(EXERCISE DATA begins)
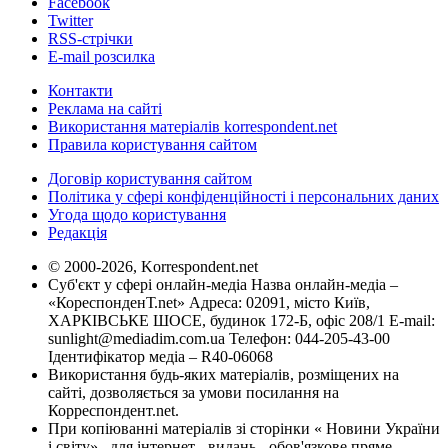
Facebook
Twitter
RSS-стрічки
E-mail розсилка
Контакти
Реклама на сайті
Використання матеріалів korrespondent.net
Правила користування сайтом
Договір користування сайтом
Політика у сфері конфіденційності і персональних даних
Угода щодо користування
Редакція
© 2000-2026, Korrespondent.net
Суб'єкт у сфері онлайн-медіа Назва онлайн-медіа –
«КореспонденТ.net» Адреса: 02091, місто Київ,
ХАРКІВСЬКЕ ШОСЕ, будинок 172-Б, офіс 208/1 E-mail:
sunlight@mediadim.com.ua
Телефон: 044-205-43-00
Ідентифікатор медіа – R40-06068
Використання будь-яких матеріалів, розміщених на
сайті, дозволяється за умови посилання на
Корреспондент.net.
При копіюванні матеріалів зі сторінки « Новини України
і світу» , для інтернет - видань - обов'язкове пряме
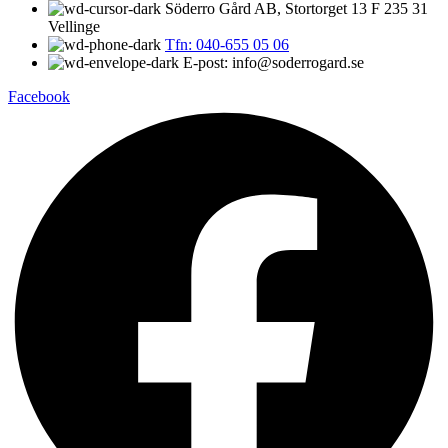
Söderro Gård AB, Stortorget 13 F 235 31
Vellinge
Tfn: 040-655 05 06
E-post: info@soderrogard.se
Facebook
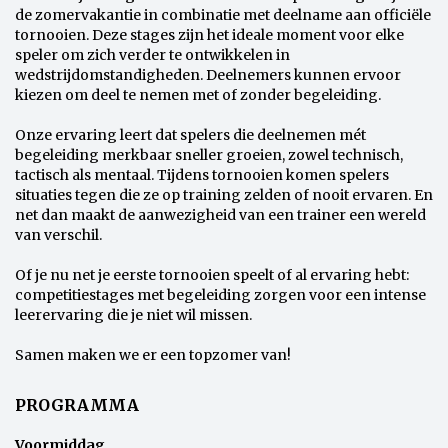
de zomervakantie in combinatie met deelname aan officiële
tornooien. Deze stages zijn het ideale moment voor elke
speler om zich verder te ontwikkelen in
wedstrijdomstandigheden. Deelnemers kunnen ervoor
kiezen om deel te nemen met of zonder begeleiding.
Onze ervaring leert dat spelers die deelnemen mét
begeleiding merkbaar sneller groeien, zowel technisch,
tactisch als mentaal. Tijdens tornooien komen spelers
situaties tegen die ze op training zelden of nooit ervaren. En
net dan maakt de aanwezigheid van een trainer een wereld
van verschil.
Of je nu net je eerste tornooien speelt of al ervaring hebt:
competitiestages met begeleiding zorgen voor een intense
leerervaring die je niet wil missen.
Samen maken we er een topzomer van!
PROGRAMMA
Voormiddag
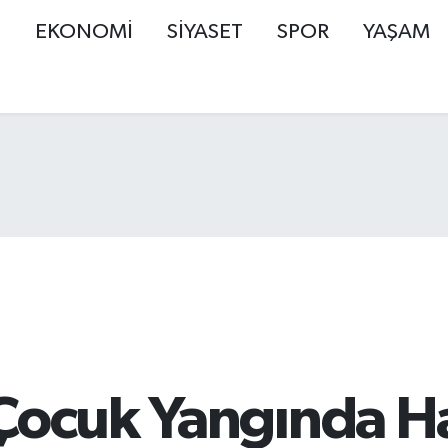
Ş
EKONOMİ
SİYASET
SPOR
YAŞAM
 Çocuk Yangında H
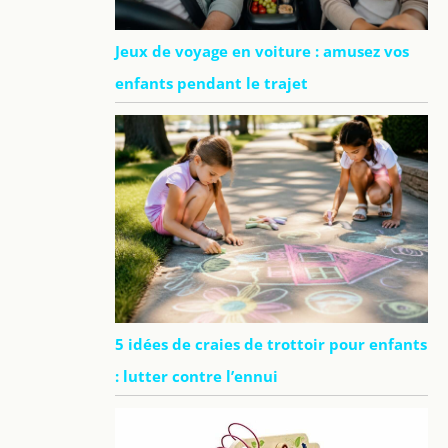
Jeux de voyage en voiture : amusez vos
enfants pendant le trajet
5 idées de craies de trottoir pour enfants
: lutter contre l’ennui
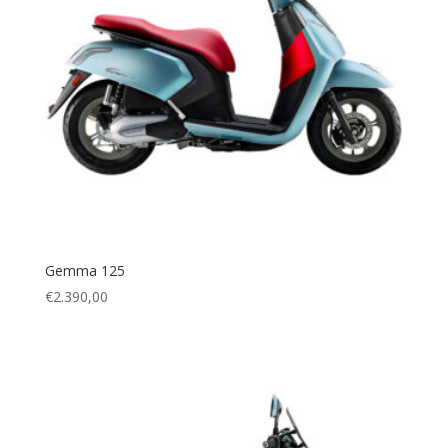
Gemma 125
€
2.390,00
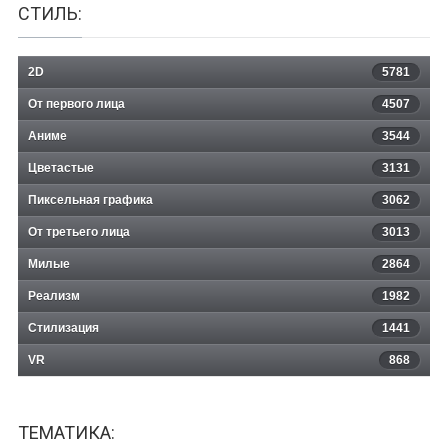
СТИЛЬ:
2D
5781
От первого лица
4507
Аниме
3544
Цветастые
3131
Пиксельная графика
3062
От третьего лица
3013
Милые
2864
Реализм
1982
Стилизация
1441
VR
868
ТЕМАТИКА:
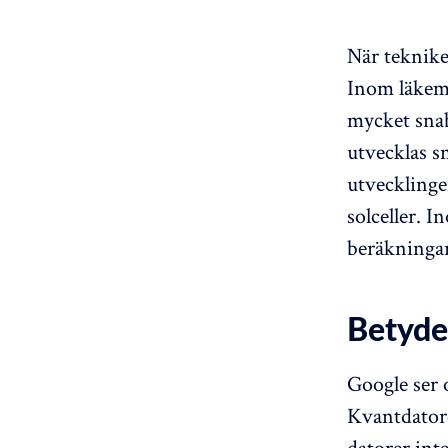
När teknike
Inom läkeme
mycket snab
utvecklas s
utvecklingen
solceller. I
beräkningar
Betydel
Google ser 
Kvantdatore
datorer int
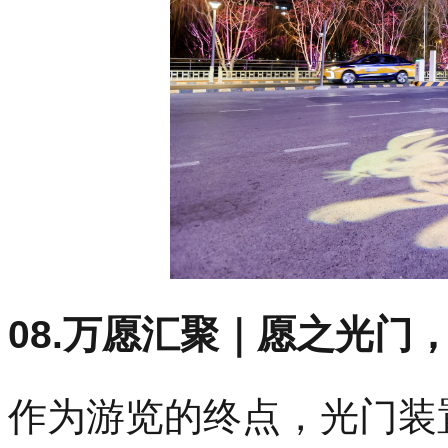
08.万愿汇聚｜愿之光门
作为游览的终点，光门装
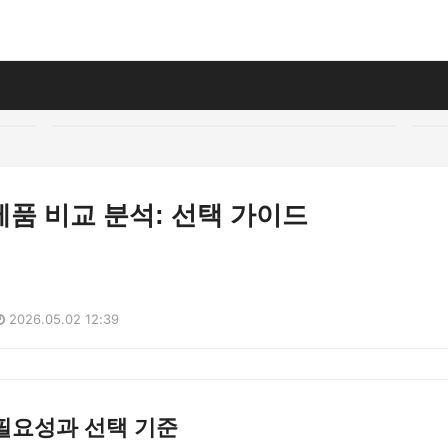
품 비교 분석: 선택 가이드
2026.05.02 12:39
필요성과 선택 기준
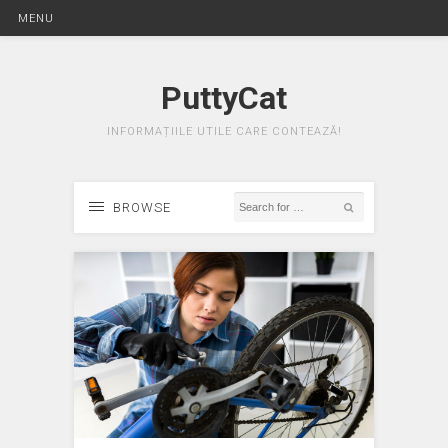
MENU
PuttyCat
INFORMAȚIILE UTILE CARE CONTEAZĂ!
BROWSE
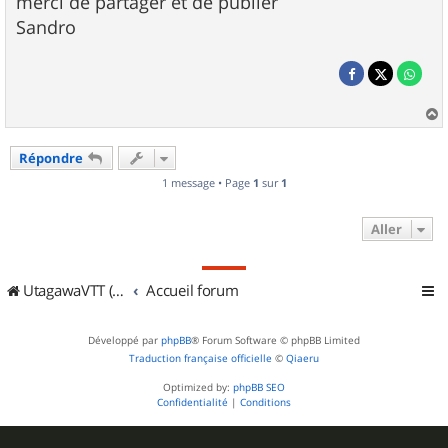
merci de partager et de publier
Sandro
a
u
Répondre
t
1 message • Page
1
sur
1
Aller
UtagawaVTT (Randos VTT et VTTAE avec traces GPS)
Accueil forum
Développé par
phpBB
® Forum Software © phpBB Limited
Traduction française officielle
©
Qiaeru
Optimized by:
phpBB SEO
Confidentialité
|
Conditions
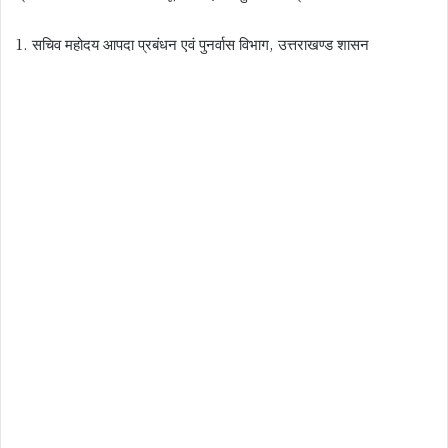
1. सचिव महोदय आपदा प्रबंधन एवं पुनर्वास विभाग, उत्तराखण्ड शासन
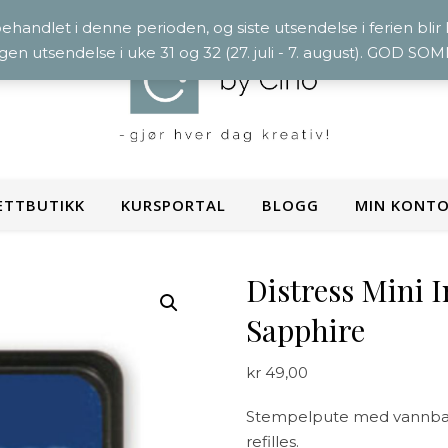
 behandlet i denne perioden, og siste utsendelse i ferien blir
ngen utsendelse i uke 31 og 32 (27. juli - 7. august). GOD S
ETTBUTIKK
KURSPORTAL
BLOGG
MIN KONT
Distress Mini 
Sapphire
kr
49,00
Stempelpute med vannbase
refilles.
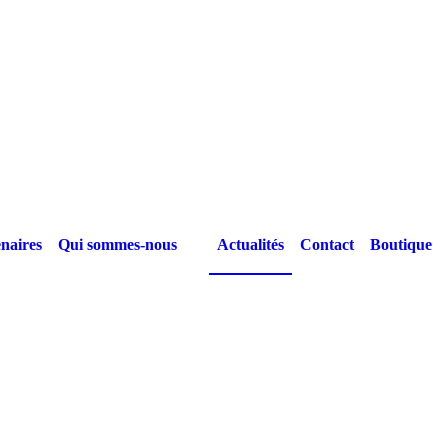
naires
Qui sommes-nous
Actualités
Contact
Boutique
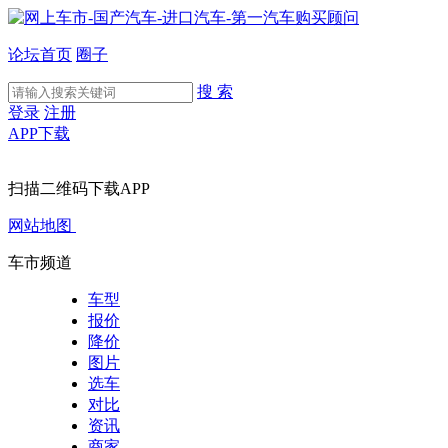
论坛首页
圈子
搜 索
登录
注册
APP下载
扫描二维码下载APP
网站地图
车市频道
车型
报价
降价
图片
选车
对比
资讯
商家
(EXERCISE DATA ends)
(EXERCISE DATA begins)
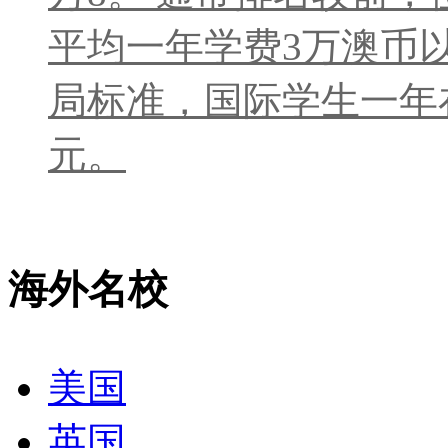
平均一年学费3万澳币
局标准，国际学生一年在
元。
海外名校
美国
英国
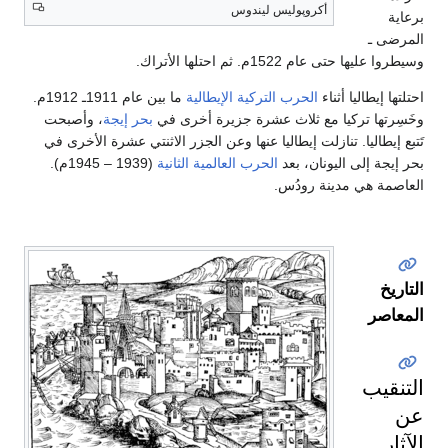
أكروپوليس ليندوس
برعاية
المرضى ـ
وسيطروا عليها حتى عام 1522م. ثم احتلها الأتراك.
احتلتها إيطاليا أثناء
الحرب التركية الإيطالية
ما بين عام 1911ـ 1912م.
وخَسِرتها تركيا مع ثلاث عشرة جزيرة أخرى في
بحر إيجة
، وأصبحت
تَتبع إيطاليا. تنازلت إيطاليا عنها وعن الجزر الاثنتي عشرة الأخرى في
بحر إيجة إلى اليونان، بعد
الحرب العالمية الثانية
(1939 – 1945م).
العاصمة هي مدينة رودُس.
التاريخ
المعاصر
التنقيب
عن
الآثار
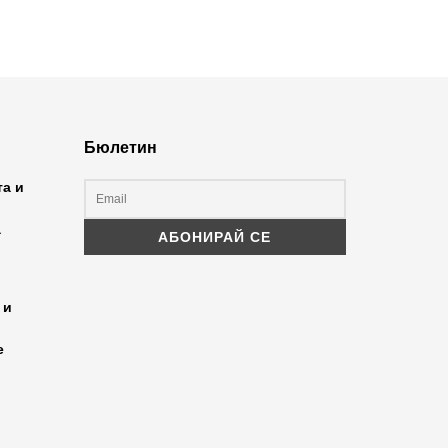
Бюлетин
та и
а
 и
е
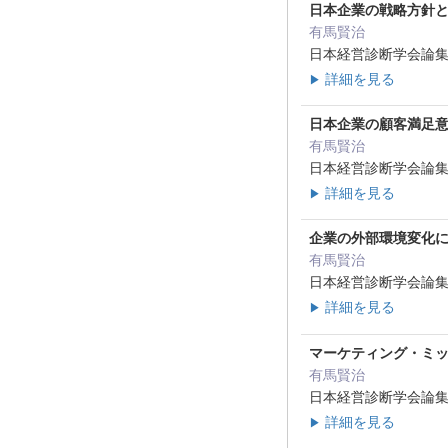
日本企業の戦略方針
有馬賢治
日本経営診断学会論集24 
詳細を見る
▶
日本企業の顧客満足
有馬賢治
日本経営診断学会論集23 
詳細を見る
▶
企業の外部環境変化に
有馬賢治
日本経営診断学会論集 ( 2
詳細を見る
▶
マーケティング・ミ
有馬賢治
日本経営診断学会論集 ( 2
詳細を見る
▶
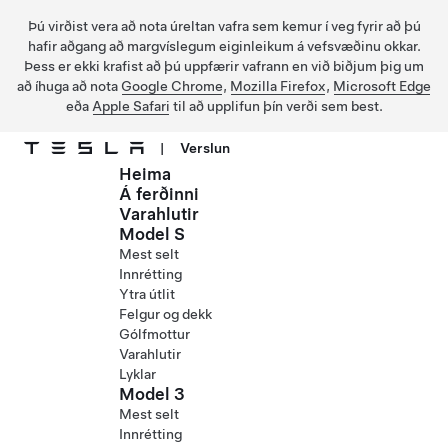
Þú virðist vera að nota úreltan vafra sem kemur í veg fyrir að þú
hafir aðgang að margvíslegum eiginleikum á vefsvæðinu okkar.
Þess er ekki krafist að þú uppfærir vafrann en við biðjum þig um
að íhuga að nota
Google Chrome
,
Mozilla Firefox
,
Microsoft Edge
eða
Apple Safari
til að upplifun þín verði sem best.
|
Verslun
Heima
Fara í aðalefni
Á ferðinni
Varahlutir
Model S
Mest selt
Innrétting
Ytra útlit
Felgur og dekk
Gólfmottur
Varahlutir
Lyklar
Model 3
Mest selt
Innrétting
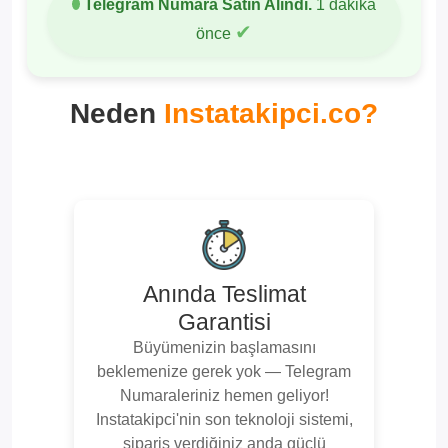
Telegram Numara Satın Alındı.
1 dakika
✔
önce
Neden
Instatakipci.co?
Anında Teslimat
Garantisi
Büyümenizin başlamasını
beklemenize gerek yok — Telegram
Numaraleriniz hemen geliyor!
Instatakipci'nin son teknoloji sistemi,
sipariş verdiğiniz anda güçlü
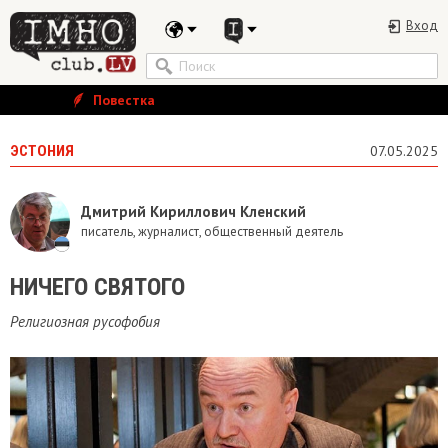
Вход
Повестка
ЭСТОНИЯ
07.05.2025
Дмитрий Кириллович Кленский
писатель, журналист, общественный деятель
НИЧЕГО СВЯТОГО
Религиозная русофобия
(EXERCISE DATA ends)
(EXERCISE DATA begins)
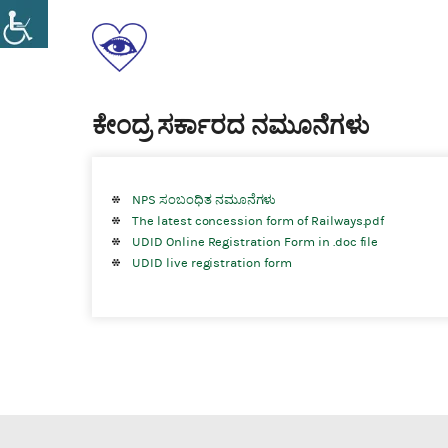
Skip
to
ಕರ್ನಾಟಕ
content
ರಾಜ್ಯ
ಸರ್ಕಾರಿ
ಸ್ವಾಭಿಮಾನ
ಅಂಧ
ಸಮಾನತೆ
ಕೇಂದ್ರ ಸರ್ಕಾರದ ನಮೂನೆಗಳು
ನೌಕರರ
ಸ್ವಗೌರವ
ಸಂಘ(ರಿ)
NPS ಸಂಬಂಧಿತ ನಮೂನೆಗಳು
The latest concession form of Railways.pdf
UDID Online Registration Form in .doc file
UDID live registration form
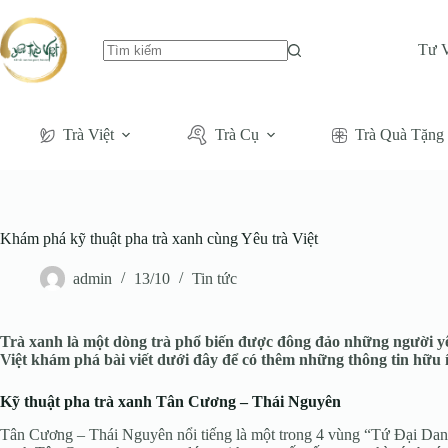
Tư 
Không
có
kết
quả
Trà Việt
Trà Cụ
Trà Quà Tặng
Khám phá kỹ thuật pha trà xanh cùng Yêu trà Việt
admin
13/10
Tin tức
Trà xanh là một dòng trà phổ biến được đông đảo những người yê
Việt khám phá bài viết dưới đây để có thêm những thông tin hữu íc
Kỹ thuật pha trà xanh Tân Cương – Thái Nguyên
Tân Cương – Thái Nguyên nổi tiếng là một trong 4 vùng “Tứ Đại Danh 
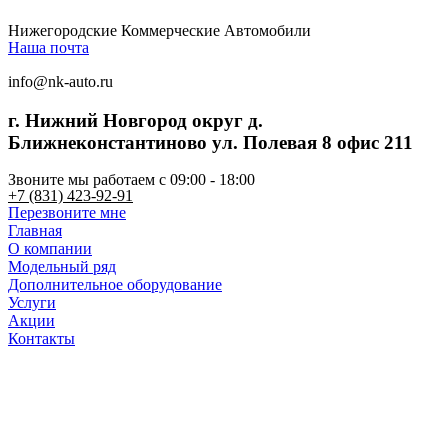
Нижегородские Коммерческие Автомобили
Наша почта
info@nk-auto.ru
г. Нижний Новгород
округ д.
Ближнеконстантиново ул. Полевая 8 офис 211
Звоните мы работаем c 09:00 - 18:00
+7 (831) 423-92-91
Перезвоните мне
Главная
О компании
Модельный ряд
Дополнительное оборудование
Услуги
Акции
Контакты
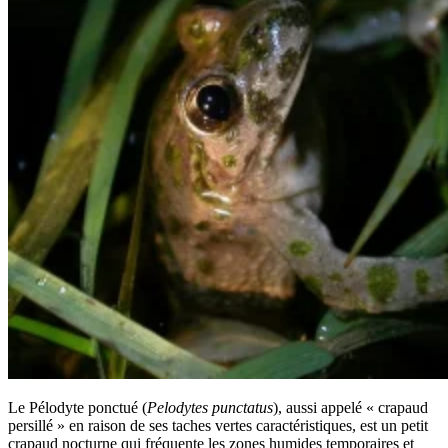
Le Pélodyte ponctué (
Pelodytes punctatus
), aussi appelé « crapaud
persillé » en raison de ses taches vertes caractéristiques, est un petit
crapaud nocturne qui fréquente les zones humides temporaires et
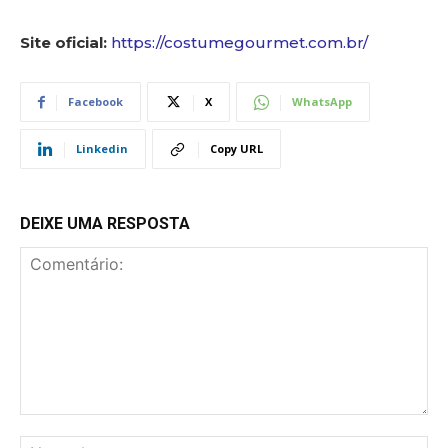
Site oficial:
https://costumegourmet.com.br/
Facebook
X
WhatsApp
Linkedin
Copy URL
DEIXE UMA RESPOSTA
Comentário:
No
(EXERCISE DATA ends)
▶ [WHAT IS EXPECTED]: For the string "Nguyên", show each line of the listing where it appears.

▶ [PROBLEM SOLUTION]:
Kỹ thuật pha trà xanh Tân Cương – Thái Nguyên
Tân Cương – Thái Nguyên nổi tiếng là một trong 4 vùng “Tứ Đại Danh 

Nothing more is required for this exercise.